I am writing this to post to evaluate if our problem can be solved with qiime2 or if its a lab- or provider problem.
We are facing the problem that our Illumina sequence data severely suffers from barcode mismatches between R1 and R2. We usually deploy a 2 x 250 HiSeq protocol targeting a 300 bp region of the 16S gene or ribosome.
In our current DADA-2 pipeline, demultiplexing occurs by checking both barcodes in R1 and R2 by looping cutadapt through the barcodes with this parameters:
cutadapt -j 30 -O 8 --no-indels -e 0 -g ^Barcode1 -G ^Barcode1 --discard-untrimmed
However, in most cases the barcodes differ between corresponding reads in R1 and R2. This step results in a read loss of somewhere between 50% and 95% of all reads. Meaning that in a 10 million read project we – at the very minimum - lose more than 5 million observations just by demultiplexing.

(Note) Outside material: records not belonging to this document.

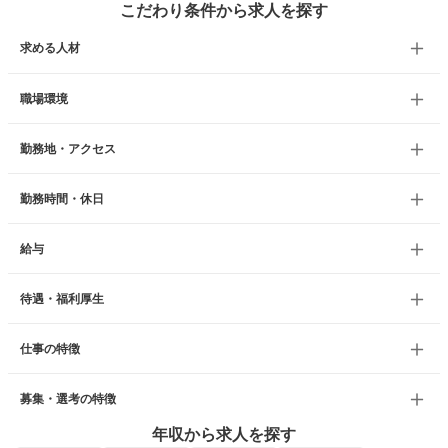
こだわり条件から求人を探す
求める人材
職場環境
勤務地・アクセス
勤務時間・休日
給与
待遇・福利厚生
仕事の特徴
募集・選考の特徴
年収から求人を探す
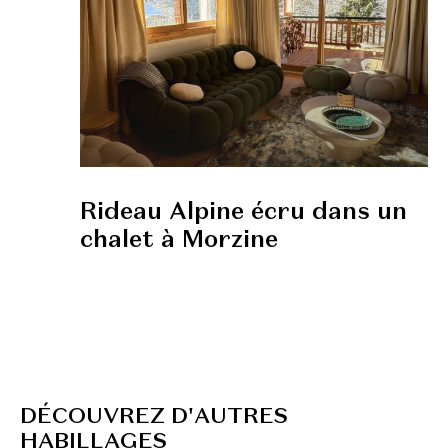
Rideau Alpine écru dans un
chalet à Morzine
D
É
C
O
U
V
R
E
Z
D
'
A
U
T
R
E
S
H
A
B
I
L
L
A
G
E
S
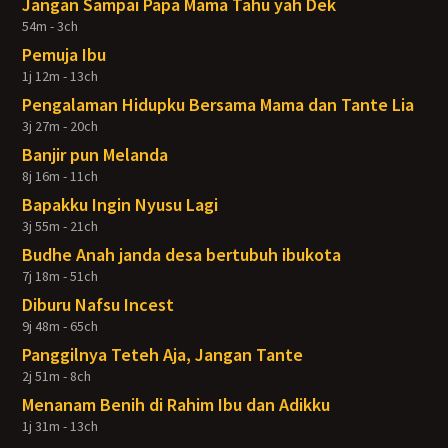
Jangan Sampai Papa Mama Tahu yah Dek
54m - 3ch
Pemuja Ibu
1j 12m - 13ch
Pengalaman Hidupku Bersama Mama dan Tante Lia
3j 27m - 20ch
Banjir pun Melanda
8j 16m - 11ch
Bapakku Ingin Nyusu Lagi
3j 55m - 21ch
Budhe Anah janda desa bertubuh ibukota
7j 18m - 51ch
Diburu Nafsu Incest
9j 48m - 65ch
Panggilnya Teteh Aja, Jangan Tante
2j 51m - 8ch
Menanam Benih di Rahim Ibu dan Adikku
1j 31m - 13ch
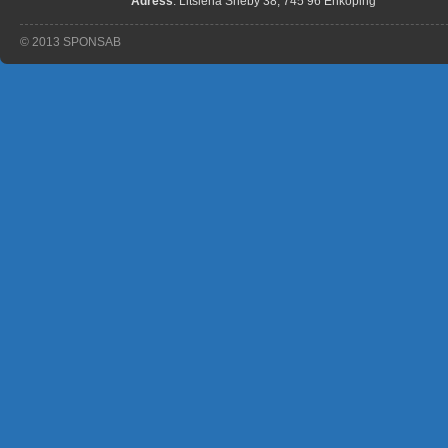
Adress
: Litslena Sneby 38, 745 96 Enköping
© 2013 SPONSAB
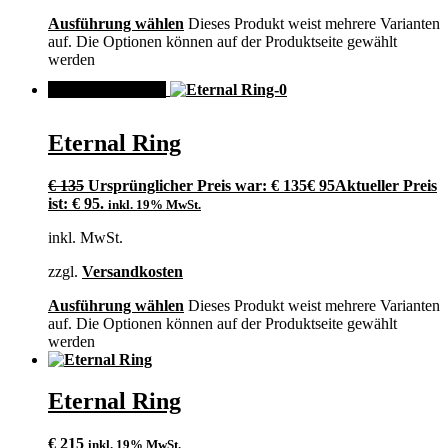
Ausführung wählen
Dieses Produkt weist mehrere Varianten
auf. Die Optionen können auf der Produktseite gewählt
werden
ANGEBOT!
Eternal Ring
€
135
Ursprünglicher Preis war: € 135
€
95
Aktueller Preis
ist: € 95.
inkl. 19% MwSt.
inkl. MwSt.
zzgl.
Versandkosten
Ausführung wählen
Dieses Produkt weist mehrere Varianten
auf. Die Optionen können auf der Produktseite gewählt
werden
Eternal Ring
€
215
inkl. 19% MwSt.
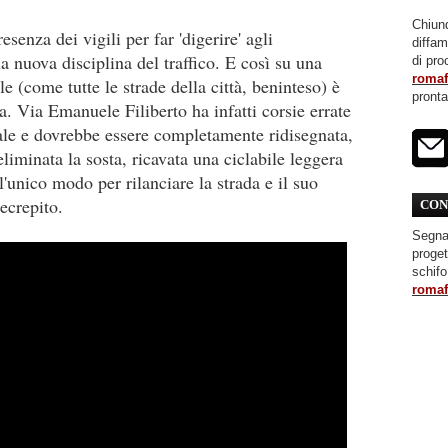
Chiunq
enza dei vigili per far 'digerire' agli
diffa
a nuova disciplina del traffico. E così su una
di pro
roma
e (come tutte le strade della città, beninteso) è
pront
a. Via Emanuele Filiberto ha infatti corsie errate
iale e dovrebbe essere completamente ridisegnata,
eliminata la sosta, ricavata una ciclabile leggera
l'unico modo per rilanciare la strada e il suo
ecrepito.
CON
Segnal
proget
schifo
roma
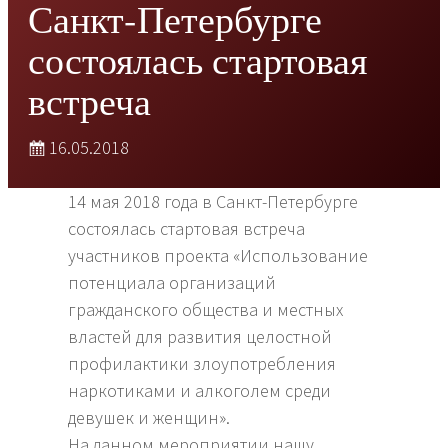
Санкт-Петербурге
состоялась стартовая
встреча
16.05.2018
14 мая 2018 года в Санкт-Петербурге
состоялась стартовая встреча
участников проекта «Использование
потенциала организаций
гражданского общества и местных
властей для развития целостной
профилактики злоупотребления
наркотиками и алкоголем среди
девушек и женщин».
На данном мероприятии нашу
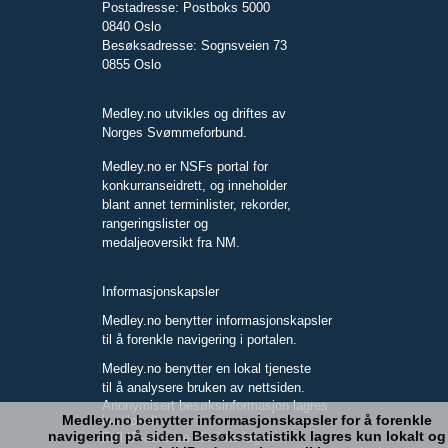
Postadresse: Postboks 5000
0840 Oslo
Besøksadresse: Sognsveien 73
0855 Oslo
Medley.no utvikles og driftes av
Norges Svømmeforbund.
Medley.no er NSFs portal for
konkurranseidrett, og inneholder
blant annet terminlister, rekorder,
rangeringslister og
medaljeoversikt fra NM.
Informasjonskapsler
Medley.no benytter informasjonskapsler
til å forenkle navigering i portalen.
Medley.no benytter en lokal tjeneste
til å analysere bruken av nettsiden.
Anonymisert besøksinformasjon lagres
Medley.no benytter informasjonskapsler for å forenkle
kun lokalt.
navigering på siden. Besøksstatistikk lagres kun lokalt og
Full IP-adresse blir ikke lagret.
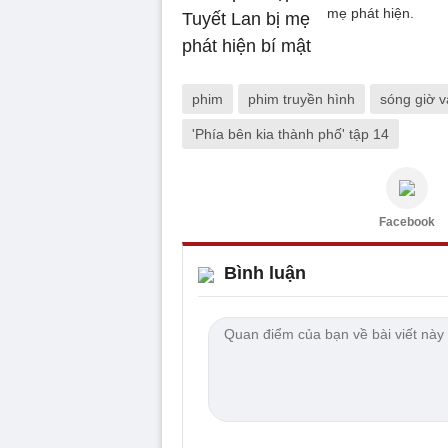
mẹ phát hiện.
phim
phim truyền hình
sóng giờ 
'Phía bên kia thành phố' tập 14
Facebook
Bình luận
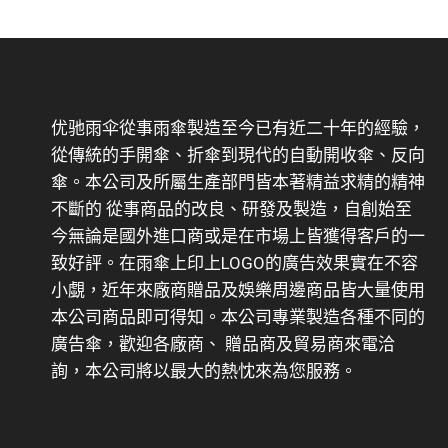
优驰雨伞從事雨傘製造至今已有近二十年的經驗，
從傳統的手開傘、折傘到現代的自動開收傘、反向
傘。本公司及所屬生產部門皆本著精益求精的精神
不斷的 從事商品的改良、研發及製造，自創始至
今無論是國外進口商或是在市場上皆獲得客戶的一
致好評。在雨傘上印上LOGO的廣告效果實在不容
小覷，近年來廠商贈品及娛樂周邊商品皆大量使用
本公司商品即可得知。本公司專業製造各種不同的
廣告傘，歡迎各廠商、 贈品商及貿易商來電洽
詢，本公司將以最大的熱忱來為您服務。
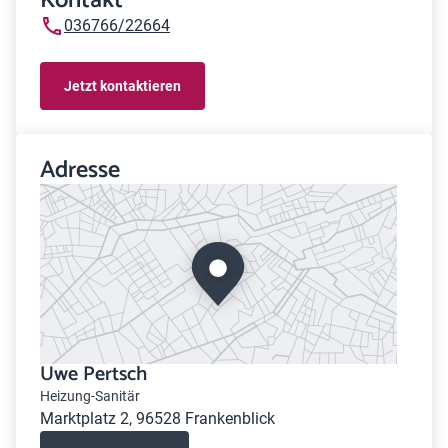
Kontakt
036766/22664
Jetzt kontaktieren
Adresse
Uwe Pertsch
Heizung-Sanitär
Marktplatz 2, 96528 Frankenblick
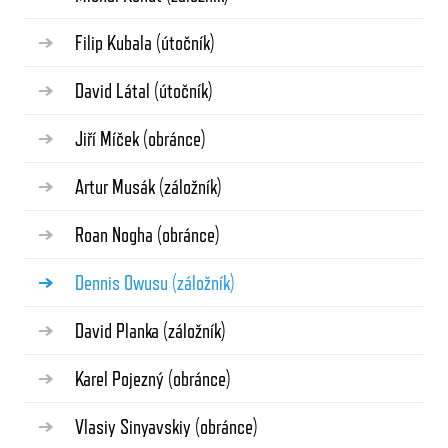
Filip Kubala
(útočník)
David Látal
(útočník)
Jiří Míček
(obránce)
Artur Musák
(záložník)
Roan Nogha
(obránce)
Dennis Owusu
(záložník)
David Planka
(záložník)
Karel Pojezný
(obránce)
Vlasiy Sinyavskiy
(obránce)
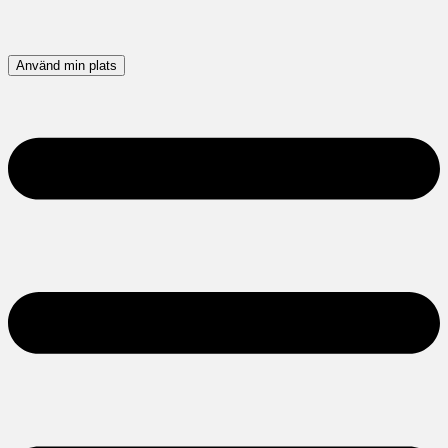
Använd min plats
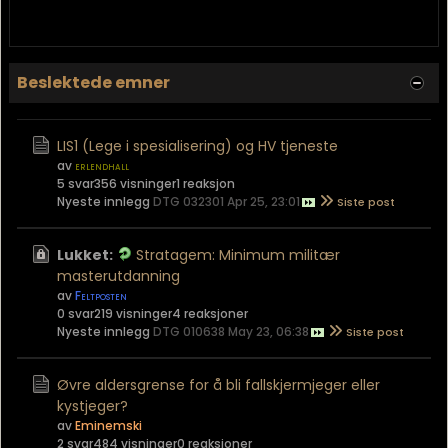
Beslektede emner
LIS1 (Lege i spesialisering) og HV tjeneste
av
erlendhall
5 svar
356 visninger
1 reaksjon
Nyeste innlegg
DTG 032301 Apr 25, 23:01
Lukket:
Stratagem: Minimum militær
masterutdanning
av
Feltposten
0 svar
219 visninger
4 reaksjoner
Nyeste innlegg
DTG 010638 May 23, 06:38
Øvre aldersgrense for å bli fallskjermjeger eller
kystjeger?
av
Eminemski
2 svar
484 visninger
0 reaksjoner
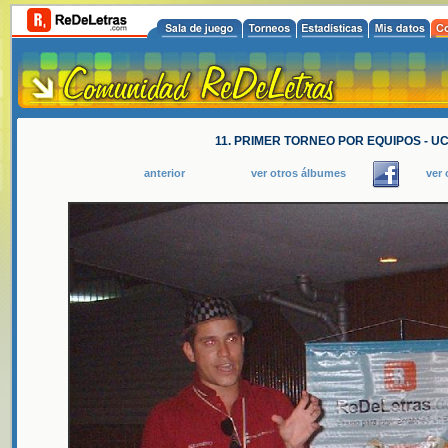
11. PRIMER TORNEO POR EQUIPOS - UCV
anterior
ver otros álbumes
ver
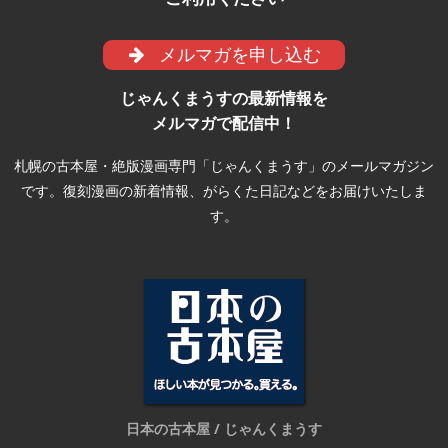
メルマガを申し込む
じゃんくまうすの最新情報を
メルマガで配信中！
札幌の古本屋・絶版漫画専門「じゃんくまうす」のメールマガジン
です。復刻漫画の新着情報、がらくた日記などをお届けいたしま
す。
日本の古本屋 / じゃんくまうす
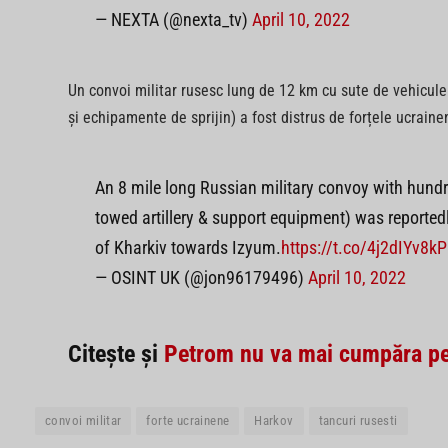
— NEXTA (@nexta_tv)
April 10, 2022
Un convoi militar rusesc lung de 12 km cu sute de vehicule
și echipamente de sprijin) a fost distrus de forțele ucrain
An 8 mile long Russian military convoy with hundr
towed artillery & support equipment) was reported
of Kharkiv towards Izyum.
https://t.co/4j2dIYv8kP
— OSINT UK (@jon96179496)
April 10, 2022
Citește și
Petrom nu va mai cumpăra pet
convoi militar
forte ucrainene
Harkov
tancuri rusesti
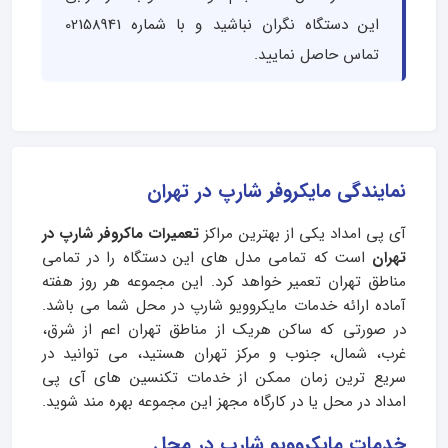
این دستگاه نگران نباشید و با شماره 02158941
تماس حاصل نمایید.
نمایندگی مایکروفر شارپ در تهران
آی پی امداد یکی از بهترین مراکز
تعمیرات ماکروفر شارپ در
تهران
است که تمامی مدل های این دستگاه را در تمامی
مناطق تهران تعمیر خواهد کرد. این مجموعه هر روز هفته
آماده ارائه خدمات مایکروویو شارپ در محل شما می باشد.
در صورتی که ساکن هریک از مناطق تهران اعم از شرق،
غرب، شمال، جنوب و مرکز تهران هستید، می توانید در
سریع ترین زمان ممکن از خدمات تکنسین های آی پی
امداد در محل یا در کارگاه مجهز این مجموعه بهره مند شوید.
خدمات مایکروویو شارپ در محل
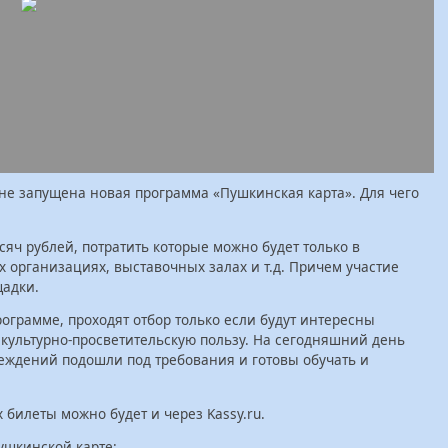
не запущена новая программа «Пушкинская карта». Для чего
сяч рублей, потратить которые можно будет только в
х организациях, выставочных залах и т.д. Причем участие
щадки.
ограмме, проходят отбор только если будут интересны
 культурно-просветительскую пользу. На сегодняшний день
реждений подошли под требования и готовы обучать и
билеты можно будет и через Kassy.ru.
ушкинской карте:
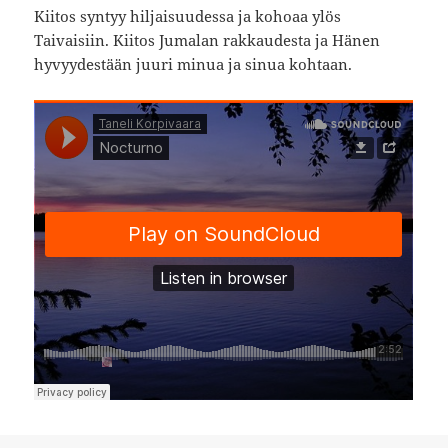
Kiitos syntyy hiljaisuudessa ja kohoaa ylös
Taivaisiin. Kiitos Jumalan rakkaudesta ja Hänen
hyvyydestään juuri minua ja sinua kohtaan.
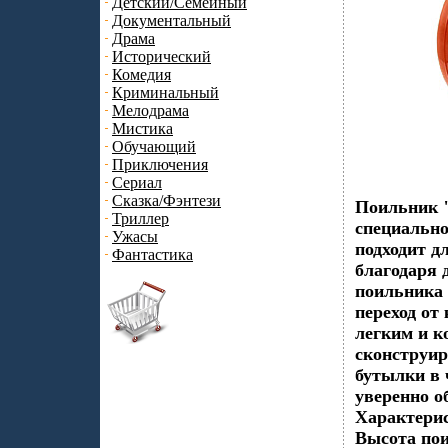
Детский/Семейный
Документальный
Драма
Исторический
Комедия
Криминальный
Мелодрама
Мистика
Обучающий
Приключения
Сериал
Сказка/Фэнтези
Поильник "
Триллер
специальн
Ужасы
подходит д
Фантастика
благодаря 
поильника 
переход от
легким и к
сконструир
бутылки в 
уверенно о
Характерис
Высота пои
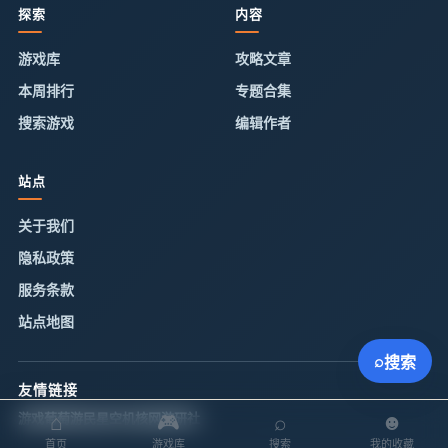
探索
内容
游戏库
攻略文章
本周排行
专题合集
搜索游戏
编辑作者
站点
关于我们
隐私政策
服务条款
站点地图
⌕
搜索
友情链接
⌂
🎮
⌕
☻
游戏葡萄
游民星空
机核网
游研社
首页
游戏库
搜索
我的收藏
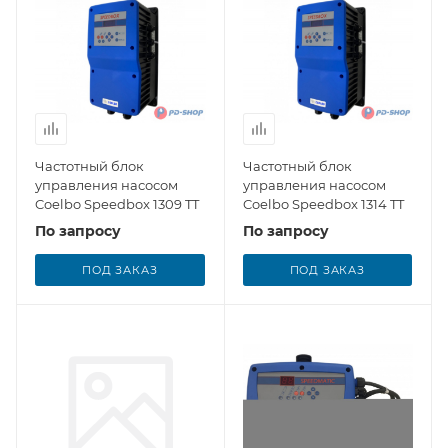
Частотный блок
Частотный блок
управления насосом
управления насосом
Coelbo Speedbox 1309 TT
Coelbo Speedbox 1314 TT
По запросу
По запросу
ПОД ЗАКАЗ
ПОД ЗАКАЗ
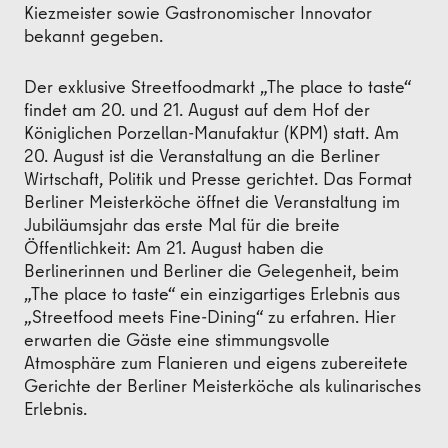
Kiezmeister sowie Gastronomischer Innovator
bekannt gegeben.
Der exklusive Streetfoodmarkt „The place to taste“
findet am 20. und 21. August auf dem Hof der
Königlichen Porzellan-Manufaktur (KPM) statt. Am
20. August ist die Veranstaltung an die Berliner
Wirtschaft, Politik und Presse gerichtet. Das Format
Berliner Meisterköche öffnet die Veranstaltung im
Jubiläumsjahr das erste Mal für die breite
Öffentlichkeit: Am 21. August haben die
Berlinerinnen und Berliner die Gelegenheit, beim
„The place to taste“ ein einzigartiges Erlebnis aus
„Streetfood meets Fine-Dining“ zu erfahren. Hier
erwarten die Gäste eine stimmungsvolle
Atmosphäre zum Flanieren und eigens zubereitete
Gerichte der Berliner Meisterköche als kulinarisches
Erlebnis.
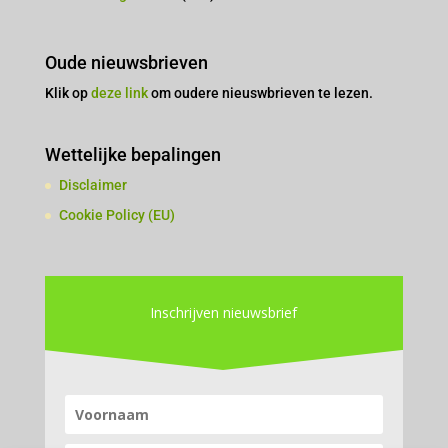
Oude nieuwsbrieven
Klik op
deze link
om oudere nieuswbrieven te lezen.
Wettelijke bepalingen
Disclaimer
Cookie Policy (EU)
Inschrijven nieuwsbrief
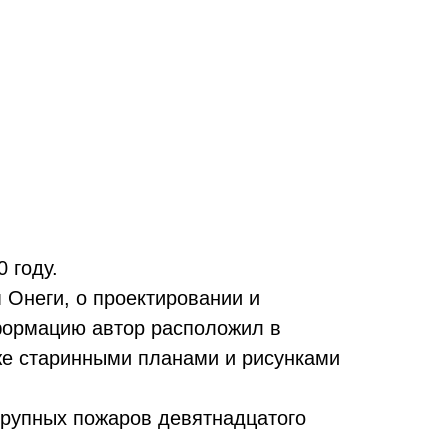
 году.
Онеги, о проектировании и
нформацию автор расположил в
же старинными планами и рисунками
крупных пожаров девятнадцатого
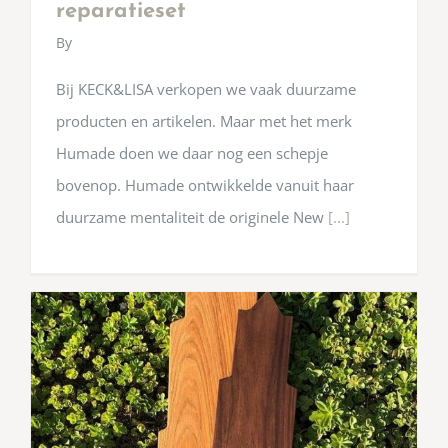
reparatieset
By
Bij KECK&LISA verkopen we vaak duurzame
producten en artikelen. Maar met het merk
Humade doen we daar nog een schepje
bovenop. Humade ontwikkelde vanuit haar
duurzame mentaliteit de originele New
[...]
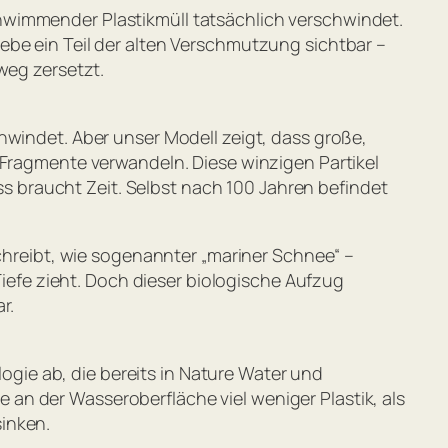
hwimmender Plastikmüll tatsächlich verschwindet.
ebe ein Teil der alten Verschmutzung sichtbar –
weg zersetzt.
hwindet. Aber unser Modell zeigt, dass große,
 Fragmente verwandeln. Diese winzigen Partikel
 braucht Zeit. Selbst nach 100 Jahren befindet
reibt, wie sogenannter „mariner Schnee“ –
Tiefe zieht. Doch dieser biologische Aufzug
r.
logie ab, die bereits in
Nature Water
und
 an der Wasseroberfläche viel weniger Plastik, als
inken.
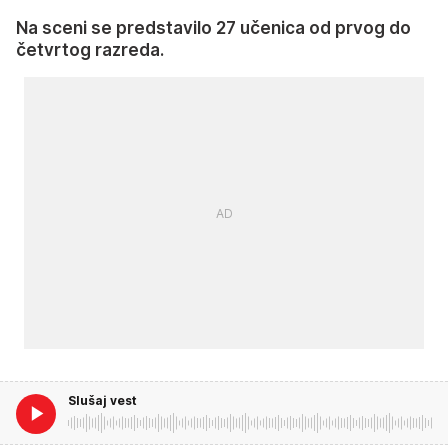
Na sceni se predstavilo 27 učenica od prvog do
četvrtog razreda.
Slušaj vest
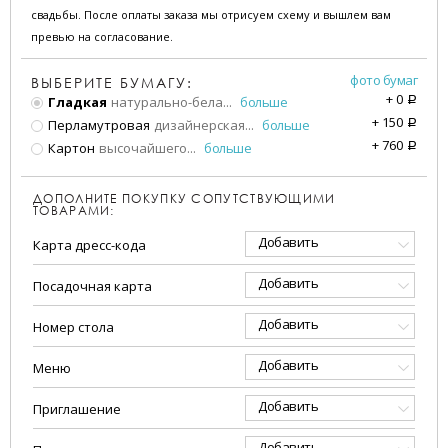
свадьбы. После оплаты заказа мы отрисуем схему и вышлем вам
превью на согласование.
фото бумаг
ВЫБЕРИТЕ БУМАГУ:
+
0
Гладкая
натурально-бела
...
больше
a
+
150
Перламутровая
дизайнерская
...
больше
a
+
760
Картон
высочайшего
...
больше
a
ДОПОЛНИТЕ ПОКУПКУ СОПУТСТВУЮЩИМИ
ТОВАРАМИ:
Добавить
Карта дресс-кода
Добавить
Посадочная карта
Добавить
Номер стола
Добавить
Меню
Добавить
Приглашение
Добавить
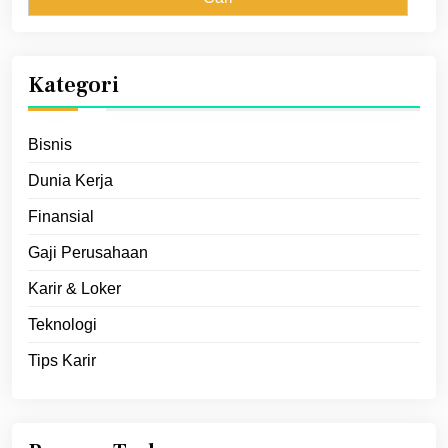
Kategori
Bisnis
Dunia Kerja
Finansial
Gaji Perusahaan
Karir & Loker
Teknologi
Tips Karir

We checked if our barcode library has a contamination problem by testing if there are systematic errors (e.g. overrepresentation of certain barcodes, or if barcodes from neighboring box locations affect each other more frequently) but failed to see any.
The problem is so severe that the scientific interpretation drastically changes between using the merged paired end reads and using only the single reads for analysis. Interestingly there is a good agreement between using R1 and R2 alone, but both differ greatly from the merged reads. This is likely the result of the read loss and the subsequent loss of many rare reads, and thus ASVs.
Our provider insists that there is no error on their side.
Do you also experience strong mismatches between barcodes of corresponding reads in R1 and R2?
Do you have any advice on resolving this problem? Can this be further evaluated or even fixed with QIIME2?